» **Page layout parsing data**
********************
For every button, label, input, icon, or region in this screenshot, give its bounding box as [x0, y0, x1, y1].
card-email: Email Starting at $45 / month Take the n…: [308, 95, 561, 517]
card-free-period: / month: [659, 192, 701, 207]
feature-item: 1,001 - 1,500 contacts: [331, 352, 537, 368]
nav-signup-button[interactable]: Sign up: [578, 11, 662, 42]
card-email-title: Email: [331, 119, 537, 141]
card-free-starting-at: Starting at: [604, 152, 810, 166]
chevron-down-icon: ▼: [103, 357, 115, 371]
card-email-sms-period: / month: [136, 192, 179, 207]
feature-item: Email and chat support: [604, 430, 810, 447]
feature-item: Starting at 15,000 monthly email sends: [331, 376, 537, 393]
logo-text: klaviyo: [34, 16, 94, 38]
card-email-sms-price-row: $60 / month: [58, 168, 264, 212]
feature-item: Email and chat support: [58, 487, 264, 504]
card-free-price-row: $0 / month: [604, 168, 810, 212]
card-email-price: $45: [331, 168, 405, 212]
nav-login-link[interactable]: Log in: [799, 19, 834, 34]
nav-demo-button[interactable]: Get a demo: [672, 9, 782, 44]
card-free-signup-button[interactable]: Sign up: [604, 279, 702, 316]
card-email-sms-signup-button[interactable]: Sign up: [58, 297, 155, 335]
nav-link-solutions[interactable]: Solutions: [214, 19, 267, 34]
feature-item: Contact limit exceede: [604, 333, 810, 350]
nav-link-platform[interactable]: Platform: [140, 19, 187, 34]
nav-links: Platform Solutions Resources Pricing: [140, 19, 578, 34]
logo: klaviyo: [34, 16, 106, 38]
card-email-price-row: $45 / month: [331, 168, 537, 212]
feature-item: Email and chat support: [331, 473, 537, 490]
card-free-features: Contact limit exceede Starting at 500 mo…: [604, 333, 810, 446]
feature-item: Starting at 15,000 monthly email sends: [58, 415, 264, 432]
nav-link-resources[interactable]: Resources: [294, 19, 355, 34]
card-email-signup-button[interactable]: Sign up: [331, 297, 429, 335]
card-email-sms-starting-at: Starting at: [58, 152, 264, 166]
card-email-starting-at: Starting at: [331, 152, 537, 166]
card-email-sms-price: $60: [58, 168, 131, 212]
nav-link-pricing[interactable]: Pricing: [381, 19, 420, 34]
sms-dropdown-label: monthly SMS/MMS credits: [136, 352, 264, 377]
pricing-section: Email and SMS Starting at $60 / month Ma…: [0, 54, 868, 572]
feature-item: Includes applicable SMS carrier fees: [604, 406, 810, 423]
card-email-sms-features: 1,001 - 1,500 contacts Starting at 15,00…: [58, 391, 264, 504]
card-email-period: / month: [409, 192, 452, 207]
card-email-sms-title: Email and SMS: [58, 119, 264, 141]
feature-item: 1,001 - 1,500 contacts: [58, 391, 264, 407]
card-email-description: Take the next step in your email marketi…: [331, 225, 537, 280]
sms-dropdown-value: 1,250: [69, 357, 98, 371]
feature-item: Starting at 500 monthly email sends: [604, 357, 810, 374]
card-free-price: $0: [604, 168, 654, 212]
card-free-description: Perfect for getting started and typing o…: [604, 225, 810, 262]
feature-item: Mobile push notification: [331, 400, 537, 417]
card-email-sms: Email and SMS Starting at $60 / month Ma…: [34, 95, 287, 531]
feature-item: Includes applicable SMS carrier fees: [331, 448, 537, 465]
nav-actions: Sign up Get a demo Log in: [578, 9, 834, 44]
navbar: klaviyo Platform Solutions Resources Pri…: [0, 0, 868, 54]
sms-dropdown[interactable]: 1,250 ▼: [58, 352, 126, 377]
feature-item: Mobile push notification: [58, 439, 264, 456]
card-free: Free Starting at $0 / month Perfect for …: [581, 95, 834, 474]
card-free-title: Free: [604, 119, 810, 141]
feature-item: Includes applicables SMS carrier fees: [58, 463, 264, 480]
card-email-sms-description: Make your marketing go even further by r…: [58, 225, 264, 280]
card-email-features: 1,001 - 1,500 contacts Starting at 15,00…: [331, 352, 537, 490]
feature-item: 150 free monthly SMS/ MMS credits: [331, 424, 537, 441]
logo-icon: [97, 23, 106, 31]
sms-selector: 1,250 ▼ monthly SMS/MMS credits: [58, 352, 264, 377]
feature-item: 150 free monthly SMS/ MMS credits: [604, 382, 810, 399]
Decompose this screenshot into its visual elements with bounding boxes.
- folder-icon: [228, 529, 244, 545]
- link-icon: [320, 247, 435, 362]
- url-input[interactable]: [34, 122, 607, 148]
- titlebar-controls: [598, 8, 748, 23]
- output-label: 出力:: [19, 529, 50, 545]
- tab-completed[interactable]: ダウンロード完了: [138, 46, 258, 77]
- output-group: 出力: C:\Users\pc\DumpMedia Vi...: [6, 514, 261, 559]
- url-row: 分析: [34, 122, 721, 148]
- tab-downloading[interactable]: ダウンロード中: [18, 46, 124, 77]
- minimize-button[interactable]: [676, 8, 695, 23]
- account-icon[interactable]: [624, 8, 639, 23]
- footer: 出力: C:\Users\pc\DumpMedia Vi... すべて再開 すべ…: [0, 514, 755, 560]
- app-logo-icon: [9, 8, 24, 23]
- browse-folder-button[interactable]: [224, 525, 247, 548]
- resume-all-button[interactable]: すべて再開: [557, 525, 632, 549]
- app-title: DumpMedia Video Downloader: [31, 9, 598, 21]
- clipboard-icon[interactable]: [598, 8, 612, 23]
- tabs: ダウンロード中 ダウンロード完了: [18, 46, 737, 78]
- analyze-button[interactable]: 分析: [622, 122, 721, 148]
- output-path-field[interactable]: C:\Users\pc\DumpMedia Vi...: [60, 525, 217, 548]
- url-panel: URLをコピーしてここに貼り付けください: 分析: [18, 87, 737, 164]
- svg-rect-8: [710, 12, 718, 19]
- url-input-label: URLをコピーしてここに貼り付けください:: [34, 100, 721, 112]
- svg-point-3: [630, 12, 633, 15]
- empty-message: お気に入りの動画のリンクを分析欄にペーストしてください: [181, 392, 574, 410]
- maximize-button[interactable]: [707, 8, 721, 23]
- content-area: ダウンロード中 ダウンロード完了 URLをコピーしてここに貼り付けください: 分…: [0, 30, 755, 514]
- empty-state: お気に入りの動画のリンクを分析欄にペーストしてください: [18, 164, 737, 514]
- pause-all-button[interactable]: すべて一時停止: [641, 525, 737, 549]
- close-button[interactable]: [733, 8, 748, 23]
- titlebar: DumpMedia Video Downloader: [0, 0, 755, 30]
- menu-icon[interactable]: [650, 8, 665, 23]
********************
» **Task prompt**
Each of the records above is to be reproduced word for word.

» **Your solution**
For every button, label, input, icon, or region in this screenshot, give its bounding box as [x0, y0, x1, y1].
card-email: Email Starting at $45 / month Take the n…: [308, 95, 561, 517]
card-free-period: / month: [659, 192, 701, 207]
feature-item: 1,001 - 1,500 contacts: [331, 352, 537, 368]
nav-signup-button[interactable]: Sign up: [578, 11, 662, 42]
card-email-title: Email: [331, 119, 537, 141]
card-free-starting-at: Starting at: [604, 152, 810, 166]
chevron-down-icon: ▼: [103, 357, 115, 371]
card-email-sms-period: / month: [136, 192, 179, 207]
feature-item: Email and chat support: [604, 430, 810, 447]
feature-item: Starting at 15,000 monthly email sends: [331, 376, 537, 393]
logo-text: klaviyo: [34, 16, 94, 38]
card-email-sms-price-row: $60 / month: [58, 168, 264, 212]
feature-item: Email and chat support: [58, 487, 264, 504]
card-free-price-row: $0 / month: [604, 168, 810, 212]
card-email-price: $45: [331, 168, 405, 212]
nav-login-link[interactable]: Log in: [799, 19, 834, 34]
nav-demo-button[interactable]: Get a demo: [672, 9, 782, 44]
card-free-signup-button[interactable]: Sign up: [604, 279, 702, 316]
card-email-sms-signup-button[interactable]: Sign up: [58, 297, 155, 335]
nav-link-solutions[interactable]: Solutions: [214, 19, 267, 34]
feature-item: Contact limit exceede: [604, 333, 810, 350]
nav-link-platform[interactable]: Platform: [140, 19, 187, 34]
nav-links: Platform Solutions Resources Pricing: [140, 19, 578, 34]
logo: klaviyo: [34, 16, 106, 38]
card-email-price-row: $45 / month: [331, 168, 537, 212]
feature-item: Email and chat support: [331, 473, 537, 490]
card-free-features: Contact limit exceede Starting at 500 mo…: [604, 333, 810, 446]
feature-item: Starting at 15,000 monthly email sends: [58, 415, 264, 432]
nav-link-resources[interactable]: Resources: [294, 19, 355, 34]
card-email-signup-button[interactable]: Sign up: [331, 297, 429, 335]
card-email-sms-starting-at: Starting at: [58, 152, 264, 166]
card-email-starting-at: Starting at: [331, 152, 537, 166]
card-email-sms-price: $60: [58, 168, 131, 212]
nav-link-pricing[interactable]: Pricing: [381, 19, 420, 34]
sms-dropdown-label: monthly SMS/MMS credits: [136, 352, 264, 377]
pricing-section: Email and SMS Starting at $60 / month Ma…: [0, 54, 868, 572]
feature-item: Includes applicable SMS carrier fees: [604, 406, 810, 423]
card-email-sms-features: 1,001 - 1,500 contacts Starting at 15,00…: [58, 391, 264, 504]
card-email-period: / month: [409, 192, 452, 207]
card-email-sms-title: Email and SMS: [58, 119, 264, 141]
feature-item: 1,001 - 1,500 contacts: [58, 391, 264, 407]
card-email-description: Take the next step in your email marketi…: [331, 225, 537, 280]
sms-dropdown-value: 1,250: [69, 357, 98, 371]
feature-item: Starting at 500 monthly email sends: [604, 357, 810, 374]
card-free-price: $0: [604, 168, 654, 212]
card-free-description: Perfect for getting started and typing o…: [604, 225, 810, 262]
feature-item: Mobile push notification: [331, 400, 537, 417]
card-email-sms: Email and SMS Starting at $60 / month Ma…: [34, 95, 287, 531]
feature-item: Includes applicable SMS carrier fees: [331, 448, 537, 465]
nav-actions: Sign up Get a demo Log in: [578, 9, 834, 44]
navbar: klaviyo Platform Solutions Resources Pri…: [0, 0, 868, 54]
sms-dropdown[interactable]: 1,250 ▼: [58, 352, 126, 377]
feature-item: Mobile push notification: [58, 439, 264, 456]
card-free: Free Starting at $0 / month Perfect for …: [581, 95, 834, 474]
card-free-title: Free: [604, 119, 810, 141]
feature-item: Includes applicables SMS carrier fees: [58, 463, 264, 480]
card-email-sms-description: Make your marketing go even further by r…: [58, 225, 264, 280]
card-email-features: 1,001 - 1,500 contacts Starting at 15,00…: [331, 352, 537, 490]
feature-item: 150 free monthly SMS/ MMS credits: [331, 424, 537, 441]
logo-icon: [97, 23, 106, 31]
sms-selector: 1,250 ▼ monthly SMS/MMS credits: [58, 352, 264, 377]
feature-item: 150 free monthly SMS/ MMS credits: [604, 382, 810, 399]
Decompose this screenshot into its visual elements with bounding boxes.
- folder-icon: [228, 529, 244, 545]
- link-icon: [320, 247, 435, 362]
- url-input[interactable]: [34, 122, 607, 148]
- titlebar-controls: [598, 8, 748, 23]
- output-label: 出力:: [19, 529, 50, 545]
- tab-completed[interactable]: ダウンロード完了: [138, 46, 258, 77]
- output-group: 出力: C:\Users\pc\DumpMedia Vi...: [6, 514, 261, 559]
- url-row: 分析: [34, 122, 721, 148]
- tab-downloading[interactable]: ダウンロード中: [18, 46, 124, 77]
- minimize-button[interactable]: [676, 8, 695, 23]
- account-icon[interactable]: [624, 8, 639, 23]
- footer: 出力: C:\Users\pc\DumpMedia Vi... すべて再開 すべ…: [0, 514, 755, 560]
- app-logo-icon: [9, 8, 24, 23]
- browse-folder-button[interactable]: [224, 525, 247, 548]
- resume-all-button[interactable]: すべて再開: [557, 525, 632, 549]
- app-title: DumpMedia Video Downloader: [31, 9, 598, 21]
- clipboard-icon[interactable]: [598, 8, 612, 23]
- tabs: ダウンロード中 ダウンロード完了: [18, 46, 737, 78]
- analyze-button[interactable]: 分析: [622, 122, 721, 148]
- output-path-field[interactable]: C:\Users\pc\DumpMedia Vi...: [60, 525, 217, 548]
- url-panel: URLをコピーしてここに貼り付けください: 分析: [18, 87, 737, 164]
- svg-rect-8: [710, 12, 718, 19]
- url-input-label: URLをコピーしてここに貼り付けください:: [34, 100, 721, 112]
- svg-point-3: [630, 12, 633, 15]
- empty-message: お気に入りの動画のリンクを分析欄にペーストしてください: [181, 392, 574, 410]
- maximize-button[interactable]: [707, 8, 721, 23]
- content-area: ダウンロード中 ダウンロード完了 URLをコピーしてここに貼り付けください: 分…: [0, 30, 755, 514]
- empty-state: お気に入りの動画のリンクを分析欄にペーストしてください: [18, 164, 737, 514]
- pause-all-button[interactable]: すべて一時停止: [641, 525, 737, 549]
- close-button[interactable]: [733, 8, 748, 23]
- titlebar: DumpMedia Video Downloader: [0, 0, 755, 30]
- menu-icon[interactable]: [650, 8, 665, 23]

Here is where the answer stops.